While the duties on these goods are exorbitant, Priest opined, pricy gadgets like iPhones are allowed to enter the country duty free. Referencing an Oct. 13 tweet endorsed by Biden chief of staff Ron Klain that said, “Most of the economic problems we’re facing (inflation, supply chains, etc.) are high class problems,” the FDRA exec noted that the excessive duties on kids’ shoes are, in fact, “working-class family” problems.

“While we know you cannot directly reduce our supply chain costs, you can directly help reduce disproportionate retail price spikes with a stroke of your pen,” he concluded, asking that the president eliminate Section 301 duties on kids’ shoes. “Further, we urge you to consider eliminating tariffs on children’s shoes altogether for basic fairness and good economic policy.”

“Now more than ever, consumers are feeling these [economic] pressures, and it’s the time to reduce duties,” Thomas Crockett, FDRA vice president of government affairs, told Sourcing Journal.

When asked about why high duties affect children’s footwear in particular, he said that the taxes date back to the Smoot-Hawley Tariff Act of 1930, an “outdated policy” that places unequal tariffs on different types of shoes based on material inputs. “For example, if you look in the leather section of the tariff code, you’ll find that men shoes are 8.5 percent generally, and women’s are 10 percent—that’s one example where a woman’s leather dress pump is going to have a higher rate than a men’s leather dress shoe, and that scenario doesn’t make sense,” Crockett said.

The longstanding tariffs were originally implemented to protect American shoe manufacturers, Crockett said, but the same policies are now impacting “American individuals and families that are having to buy several pairs of shoes a year as their kids grow.” Even categories of kids’ shoes that weren’t previously subject to high duty rates have seen tariffs double, in some cases, making it tough for retailers to turn a profit without raising prices on traditionally low-cost items that many families default to, year after year.

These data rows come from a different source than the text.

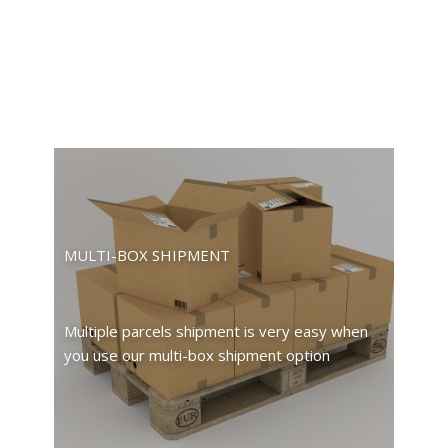
MULTI-BOX SHIPMENT
Multiple parcels shipment is very easy when
you use our multi-box shipment option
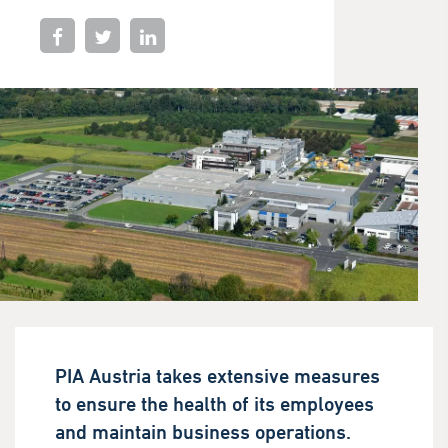
PIA Austria takes extensive measures
to ensure the health of its employees
and maintain business operations.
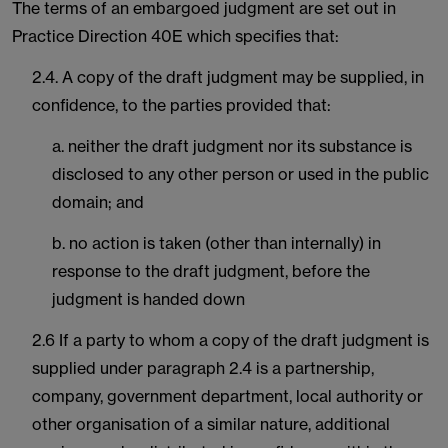
The terms of an embargoed judgment are set out in
Practice Direction 40E which specifies that:
2.4. A copy of the draft judgment may be supplied, in
confidence, to the parties provided that:
a. neither the draft judgment nor its substance is
disclosed to any other person or used in the public
domain; and
b. no action is taken (other than internally) in
response to the draft judgment, before the
judgment is handed down
2.6 If a party to whom a copy of the draft judgment is
supplied under paragraph 2.4 is a partnership,
company, government department, local authority or
other organisation of a similar nature, additional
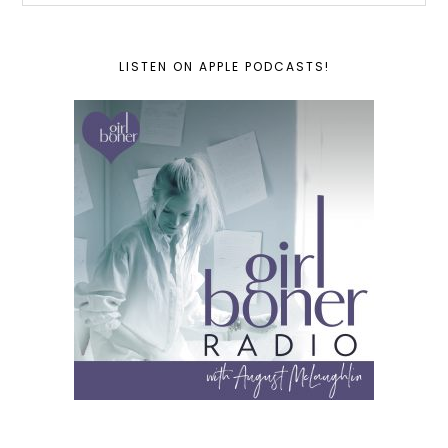
LISTEN ON APPLE PODCASTS!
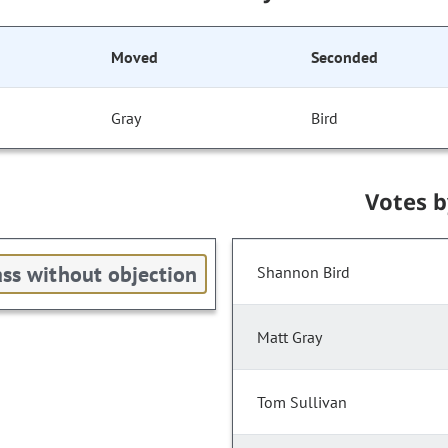
Moved
Seconded
Gray
Bird
Votes 
ss without objection
Shannon Bird
Matt Gray
Tom Sullivan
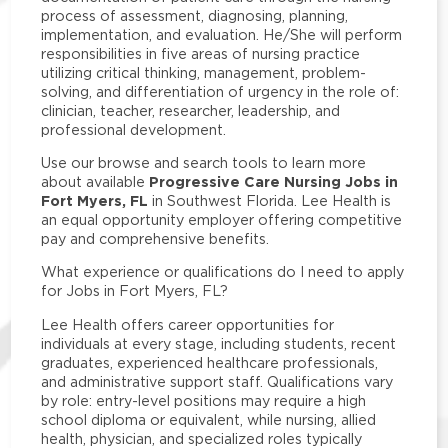
process of assessment, diagnosing, planning,
implementation, and evaluation. He/She will perform
responsibilities in five areas of nursing practice
utilizing critical thinking, management, problem-
solving, and differentiation of urgency in the role of:
clinician, teacher, researcher, leadership, and
professional development.
Use our browse and search tools to learn more
Progressive Care Nursing Jobs in
about available
Fort Myers, FL
in Southwest Florida. Lee Health is
an equal opportunity employer offering competitive
pay and comprehensive benefits.
What experience or qualifications do I need to apply
for Jobs in Fort Myers, FL?
Lee Health offers career opportunities for
individuals at every stage, including students, recent
graduates, experienced healthcare professionals,
and administrative support staff. Qualifications vary
by role: entry-level positions may require a high
school diploma or equivalent, while nursing, allied
health, physician, and specialized roles typically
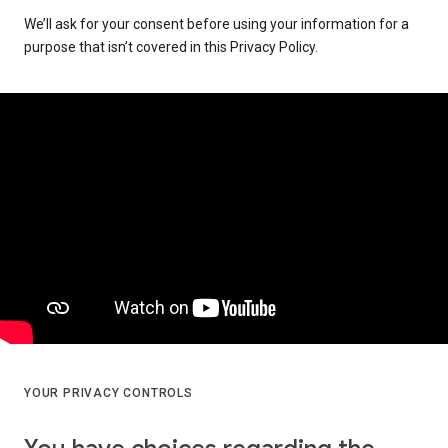
We’ll ask for your consent before using your information for a
purpose that isn’t covered in this Privacy Policy.
YOUR PRIVACY CONTROLS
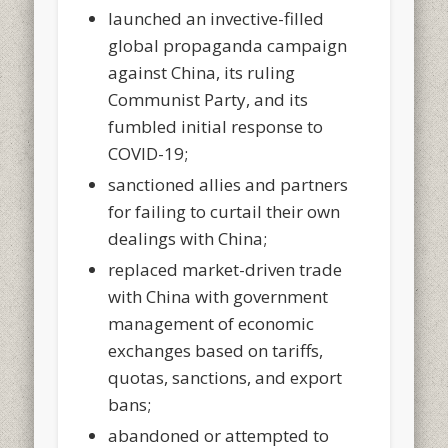
launched an invective-filled
global propaganda campaign
against China, its ruling
Communist Party, and its
fumbled initial response to
COVID-19;
sanctioned allies and partners
for failing to curtail their own
dealings with China;
replaced market-driven trade
with China with government
management of economic
exchanges based on tariffs,
quotas, sanctions, and export
bans;
abandoned or attempted to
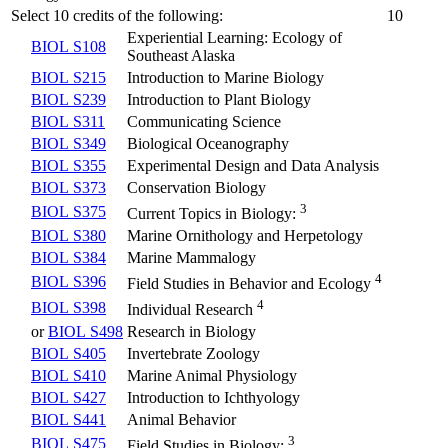
Select 10 credits of the following:
10
Experiential Learning: Ecology of
BIOL S108
Southeast Alaska
BIOL S215
Introduction to Marine Biology
BIOL S239
Introduction to Plant Biology
BIOL S311
Communicating Science
BIOL S349
Biological Oceanography
BIOL S355
Experimental Design and Data Analysis
BIOL S373
Conservation Biology
3
BIOL S375
Current Topics in Biology:
BIOL S380
Marine Ornithology and Herpetology
BIOL S384
Marine Mammalogy
4
BIOL S396
Field Studies in Behavior and Ecology
4
BIOL S398
Individual Research
or
BIOL S498
Research in Biology
BIOL S405
Invertebrate Zoology
BIOL S410
Marine Animal Physiology
BIOL S427
Introduction to Ichthyology
BIOL S441
Animal Behavior
3
BIOL S475
Field Studies in Biology:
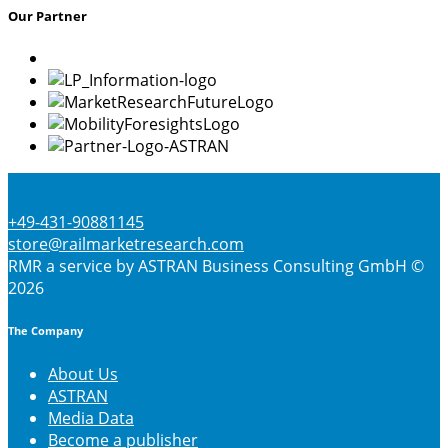
Our Partner
be
chosen
on
the
product
page
+49-431-90881145
store@railmarketresearch.com
RMR
a service by ASTRAN Business Consulting GmbH ©
2026
The Company
About Us
ASTRAN
Media Data
Become a publisher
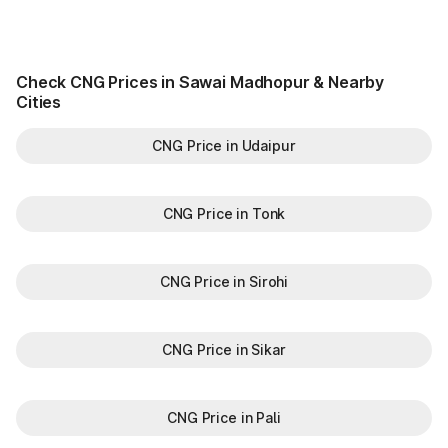
Check CNG Prices in Sawai Madhopur & Nearby
Cities
CNG Price in Udaipur
CNG Price in Tonk
CNG Price in Sirohi
CNG Price in Sikar
CNG Price in Pali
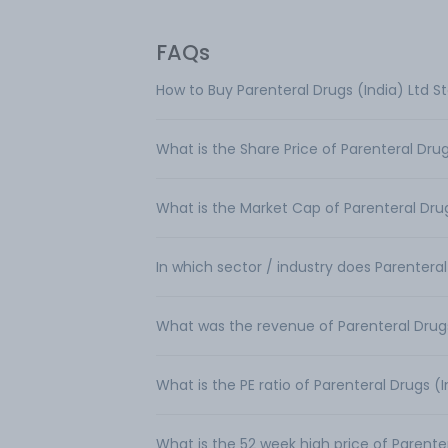
FAQs
How to Buy Parenteral Drugs (India) Ltd S
What is the Share Price of Parenteral Drug
What is the Market Cap of Parenteral Drug
In which sector / industry does Parenteral
What was the revenue of Parenteral Drugs
What is the PE ratio of Parenteral Drugs (I
What is the 52 week high price of Parenter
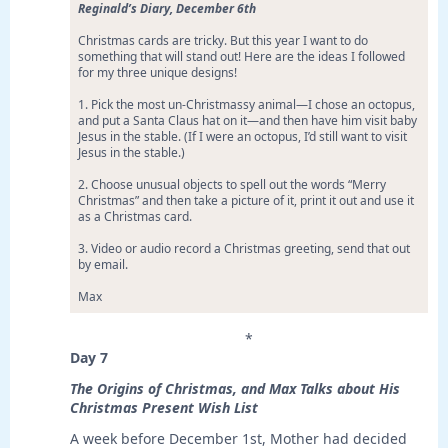
Reginald’s Diary, December 6th
Christmas cards are tricky. But this year I want to do
something that will stand out! Here are the ideas I followed
for my three unique designs!
1. Pick the most un-Christmassy animal—I chose an octopus,
and put a Santa Claus hat on it—and then have him visit baby
Jesus in the stable. (If I were an octopus, I’d still want to visit
Jesus in the stable.)
2. Choose unusual objects to spell out the words “Merry
Christmas” and then take a picture of it, print it out and use it
as a Christmas card.
3. Video or audio record a Christmas greeting, send that out
by email.
Max
*
Day 7
The Origins of Christmas, and Max Talks about His
Christmas Present Wish List
A week before December 1st, Mother had decided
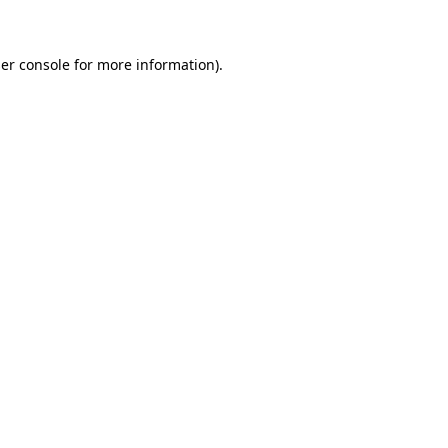
er console for more information)
.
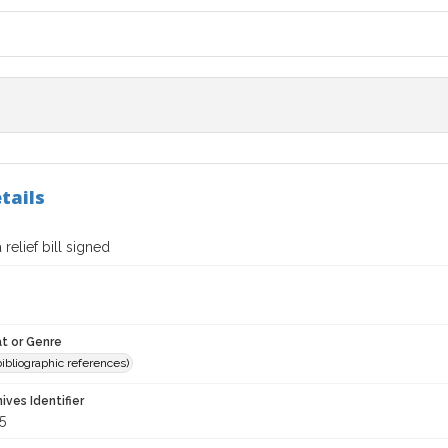
tails
 relief bill signed
t or Genre
(bibliographic references)
hives Identifier
5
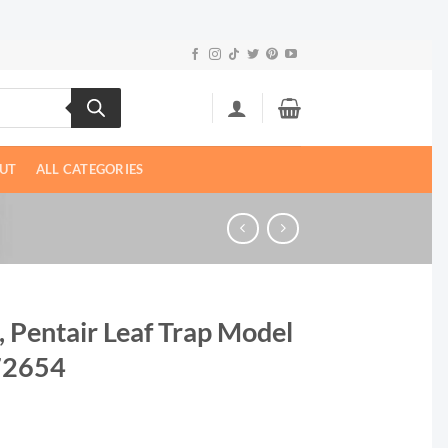
UT
ALL CATEGORIES
t, Pentair Leaf Trap Model
172654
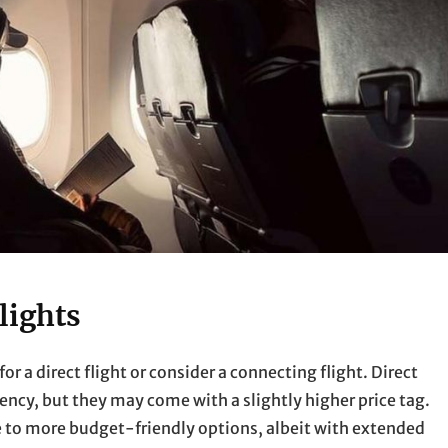
lights
for a direct flight or consider a connecting flight. Direct
ency, but they may come with a slightly higher price tag.
te to more budget-friendly options, albeit with extended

“We are certainly going to continue to raise this issue with the administration and with Congress,” Crockett asked when asked if he believed if tariff rollbacks could come to fruition. “There’s a lot of focus on this issue within the American public, and it’s a daily story that everyone’s paying attention to, especially with all the supply chain pressures,” he said. “I think there’s some momentum now, and the time is right.”